DATA RECORDS
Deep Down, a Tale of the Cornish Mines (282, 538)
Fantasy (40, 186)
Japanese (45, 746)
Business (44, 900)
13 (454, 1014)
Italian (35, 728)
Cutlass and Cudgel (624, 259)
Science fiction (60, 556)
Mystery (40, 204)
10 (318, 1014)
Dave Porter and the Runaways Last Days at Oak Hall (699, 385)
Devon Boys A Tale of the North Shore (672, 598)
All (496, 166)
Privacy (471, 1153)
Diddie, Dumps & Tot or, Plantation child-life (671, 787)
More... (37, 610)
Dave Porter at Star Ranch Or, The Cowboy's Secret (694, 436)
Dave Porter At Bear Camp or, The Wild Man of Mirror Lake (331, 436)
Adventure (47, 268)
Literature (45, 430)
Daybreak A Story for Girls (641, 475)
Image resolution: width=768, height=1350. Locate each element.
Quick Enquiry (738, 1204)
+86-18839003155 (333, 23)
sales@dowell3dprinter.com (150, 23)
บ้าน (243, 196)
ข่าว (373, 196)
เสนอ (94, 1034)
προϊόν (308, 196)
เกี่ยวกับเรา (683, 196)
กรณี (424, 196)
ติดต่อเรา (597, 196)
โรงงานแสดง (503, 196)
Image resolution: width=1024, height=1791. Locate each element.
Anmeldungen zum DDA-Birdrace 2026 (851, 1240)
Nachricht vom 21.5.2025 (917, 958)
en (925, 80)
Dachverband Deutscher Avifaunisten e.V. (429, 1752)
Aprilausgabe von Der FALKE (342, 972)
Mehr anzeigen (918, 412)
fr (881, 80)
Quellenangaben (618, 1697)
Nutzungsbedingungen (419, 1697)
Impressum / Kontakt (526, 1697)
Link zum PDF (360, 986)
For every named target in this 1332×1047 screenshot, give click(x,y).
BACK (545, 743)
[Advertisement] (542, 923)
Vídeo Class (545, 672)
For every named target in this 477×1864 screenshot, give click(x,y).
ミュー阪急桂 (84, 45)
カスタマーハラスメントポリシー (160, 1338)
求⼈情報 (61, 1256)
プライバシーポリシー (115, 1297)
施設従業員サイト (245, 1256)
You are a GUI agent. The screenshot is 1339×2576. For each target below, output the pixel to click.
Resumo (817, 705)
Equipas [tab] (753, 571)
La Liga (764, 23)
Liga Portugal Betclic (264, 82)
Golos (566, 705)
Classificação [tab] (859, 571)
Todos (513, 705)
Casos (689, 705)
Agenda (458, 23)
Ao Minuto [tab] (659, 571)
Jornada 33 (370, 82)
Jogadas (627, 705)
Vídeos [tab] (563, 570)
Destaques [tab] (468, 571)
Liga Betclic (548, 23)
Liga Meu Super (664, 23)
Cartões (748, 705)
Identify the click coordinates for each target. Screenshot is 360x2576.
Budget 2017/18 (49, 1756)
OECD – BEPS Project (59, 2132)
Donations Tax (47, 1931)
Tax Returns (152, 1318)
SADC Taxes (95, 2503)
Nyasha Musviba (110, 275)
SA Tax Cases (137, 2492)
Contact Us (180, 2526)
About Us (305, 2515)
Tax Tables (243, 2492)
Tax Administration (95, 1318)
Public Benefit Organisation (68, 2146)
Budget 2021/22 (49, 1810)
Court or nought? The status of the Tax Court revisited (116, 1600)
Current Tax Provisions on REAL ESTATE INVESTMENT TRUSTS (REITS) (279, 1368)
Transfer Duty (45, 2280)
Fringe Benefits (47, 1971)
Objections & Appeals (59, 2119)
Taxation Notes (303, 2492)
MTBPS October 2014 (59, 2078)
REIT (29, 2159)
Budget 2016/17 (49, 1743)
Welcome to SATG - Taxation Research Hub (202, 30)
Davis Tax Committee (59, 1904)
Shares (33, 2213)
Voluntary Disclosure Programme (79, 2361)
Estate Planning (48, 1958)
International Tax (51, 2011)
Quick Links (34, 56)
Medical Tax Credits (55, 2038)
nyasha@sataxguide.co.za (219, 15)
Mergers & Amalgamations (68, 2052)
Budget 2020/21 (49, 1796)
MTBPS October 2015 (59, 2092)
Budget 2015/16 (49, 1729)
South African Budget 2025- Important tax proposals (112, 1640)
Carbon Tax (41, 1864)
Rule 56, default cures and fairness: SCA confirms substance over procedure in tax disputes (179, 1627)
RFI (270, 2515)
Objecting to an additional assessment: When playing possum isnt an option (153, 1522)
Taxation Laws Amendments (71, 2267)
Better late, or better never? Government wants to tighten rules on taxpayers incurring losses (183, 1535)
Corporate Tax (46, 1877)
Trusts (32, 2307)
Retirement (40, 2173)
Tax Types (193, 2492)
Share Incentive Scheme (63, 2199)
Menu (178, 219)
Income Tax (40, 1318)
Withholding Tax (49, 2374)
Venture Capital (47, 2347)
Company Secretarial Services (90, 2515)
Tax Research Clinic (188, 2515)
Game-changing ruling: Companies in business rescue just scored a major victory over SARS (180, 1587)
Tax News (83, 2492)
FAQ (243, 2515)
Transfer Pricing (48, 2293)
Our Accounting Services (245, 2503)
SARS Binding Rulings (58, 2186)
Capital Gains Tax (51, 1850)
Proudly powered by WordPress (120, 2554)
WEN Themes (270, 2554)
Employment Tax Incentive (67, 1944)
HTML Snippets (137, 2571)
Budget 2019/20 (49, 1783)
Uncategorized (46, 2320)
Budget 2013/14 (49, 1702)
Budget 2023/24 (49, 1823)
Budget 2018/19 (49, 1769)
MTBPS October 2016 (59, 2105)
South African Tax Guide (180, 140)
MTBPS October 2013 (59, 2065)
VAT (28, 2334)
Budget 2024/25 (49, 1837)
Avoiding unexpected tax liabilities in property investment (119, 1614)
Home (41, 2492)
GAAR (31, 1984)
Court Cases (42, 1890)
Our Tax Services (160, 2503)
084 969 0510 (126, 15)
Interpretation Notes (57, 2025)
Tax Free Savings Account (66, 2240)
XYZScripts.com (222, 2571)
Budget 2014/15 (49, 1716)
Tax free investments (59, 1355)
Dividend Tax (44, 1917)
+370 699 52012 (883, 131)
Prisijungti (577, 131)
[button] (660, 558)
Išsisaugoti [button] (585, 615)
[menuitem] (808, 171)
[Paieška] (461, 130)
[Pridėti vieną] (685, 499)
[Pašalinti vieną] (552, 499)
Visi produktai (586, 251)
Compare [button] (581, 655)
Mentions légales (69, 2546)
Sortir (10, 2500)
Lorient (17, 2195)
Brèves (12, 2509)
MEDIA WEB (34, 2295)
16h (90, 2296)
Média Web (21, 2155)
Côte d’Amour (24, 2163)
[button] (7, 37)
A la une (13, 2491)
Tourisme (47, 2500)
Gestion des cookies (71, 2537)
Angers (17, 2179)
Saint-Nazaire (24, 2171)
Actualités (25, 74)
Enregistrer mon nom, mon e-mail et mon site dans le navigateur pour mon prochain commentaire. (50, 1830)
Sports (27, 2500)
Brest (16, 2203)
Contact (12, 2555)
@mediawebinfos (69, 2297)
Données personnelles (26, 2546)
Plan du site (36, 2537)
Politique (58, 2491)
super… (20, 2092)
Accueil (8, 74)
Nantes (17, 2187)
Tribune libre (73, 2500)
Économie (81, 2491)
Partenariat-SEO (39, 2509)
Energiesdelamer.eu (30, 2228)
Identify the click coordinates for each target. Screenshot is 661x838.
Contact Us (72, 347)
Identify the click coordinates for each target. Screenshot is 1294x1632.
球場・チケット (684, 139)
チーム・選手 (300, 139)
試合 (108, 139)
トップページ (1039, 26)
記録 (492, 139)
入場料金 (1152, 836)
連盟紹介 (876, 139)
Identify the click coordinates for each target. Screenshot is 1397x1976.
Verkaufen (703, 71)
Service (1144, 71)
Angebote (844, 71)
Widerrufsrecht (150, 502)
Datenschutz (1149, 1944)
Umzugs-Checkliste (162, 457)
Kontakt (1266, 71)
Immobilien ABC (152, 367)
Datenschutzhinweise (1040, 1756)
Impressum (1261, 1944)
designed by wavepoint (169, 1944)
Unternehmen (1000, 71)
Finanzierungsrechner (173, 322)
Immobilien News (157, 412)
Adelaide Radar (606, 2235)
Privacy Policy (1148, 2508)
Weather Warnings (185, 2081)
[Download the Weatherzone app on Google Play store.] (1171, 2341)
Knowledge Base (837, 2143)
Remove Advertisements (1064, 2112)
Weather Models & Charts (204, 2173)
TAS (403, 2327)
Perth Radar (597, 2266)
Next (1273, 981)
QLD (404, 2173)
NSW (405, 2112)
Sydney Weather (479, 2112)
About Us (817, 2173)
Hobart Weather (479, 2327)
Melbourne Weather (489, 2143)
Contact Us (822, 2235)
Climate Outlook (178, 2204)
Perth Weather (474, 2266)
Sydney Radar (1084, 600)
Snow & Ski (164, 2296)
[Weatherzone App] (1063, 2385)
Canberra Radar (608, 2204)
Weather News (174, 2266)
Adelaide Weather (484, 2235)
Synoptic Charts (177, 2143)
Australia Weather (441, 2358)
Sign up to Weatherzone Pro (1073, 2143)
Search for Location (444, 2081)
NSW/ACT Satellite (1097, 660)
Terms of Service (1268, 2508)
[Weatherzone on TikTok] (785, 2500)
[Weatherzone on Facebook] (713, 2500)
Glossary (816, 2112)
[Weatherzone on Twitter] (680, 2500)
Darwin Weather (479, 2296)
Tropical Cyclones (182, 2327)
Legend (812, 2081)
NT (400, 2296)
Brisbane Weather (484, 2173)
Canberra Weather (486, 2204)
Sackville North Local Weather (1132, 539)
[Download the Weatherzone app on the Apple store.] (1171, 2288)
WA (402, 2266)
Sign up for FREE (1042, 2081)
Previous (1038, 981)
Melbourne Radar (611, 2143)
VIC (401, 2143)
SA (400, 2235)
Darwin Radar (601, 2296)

DESCRIPTION OF THE TASK
Your task is to reproduce the entries exactly, starting at the first line and ending with the line containing "Mehr anzeigen (918, 412)".

FINISHED EXERCISE
Deep Down, a Tale of the Cornish Mines (282, 538)
Fantasy (40, 186)
Japanese (45, 746)
Business (44, 900)
13 (454, 1014)
Italian (35, 728)
Cutlass and Cudgel (624, 259)
Science fiction (60, 556)
Mystery (40, 204)
10 (318, 1014)
Dave Porter and the Runaways Last Days at Oak Hall (699, 385)
Devon Boys A Tale of the North Shore (672, 598)
All (496, 166)
Privacy (471, 1153)
Diddie, Dumps & Tot or, Plantation child-life (671, 787)
More... (37, 610)
Dave Porter at Star Ranch Or, The Cowboy's Secret (694, 436)
Dave Porter At Bear Camp or, The Wild Man of Mirror Lake (331, 436)
Adventure (47, 268)
Literature (45, 430)
Daybreak A Story for Girls (641, 475)
Image resolution: width=768, height=1350. Locate each element.
Quick Enquiry (738, 1204)
+86-18839003155 (333, 23)
sales@dowell3dprinter.com (150, 23)
บ้าน (243, 196)
ข่าว (373, 196)
เสนอ (94, 1034)
προϊόν (308, 196)
เกี่ยวกับเรา (683, 196)
กรณี (424, 196)
ติดต่อเรา (597, 196)
โรงงานแสดง (503, 196)
Image resolution: width=1024, height=1791. Locate each element.
Anmeldungen zum DDA-Birdrace 2026 (851, 1240)
Nachricht vom 21.5.2025 (917, 958)
en (925, 80)
Dachverband Deutscher Avifaunisten e.V. (429, 1752)
Aprilausgabe von Der FALKE (342, 972)
Mehr anzeigen (918, 412)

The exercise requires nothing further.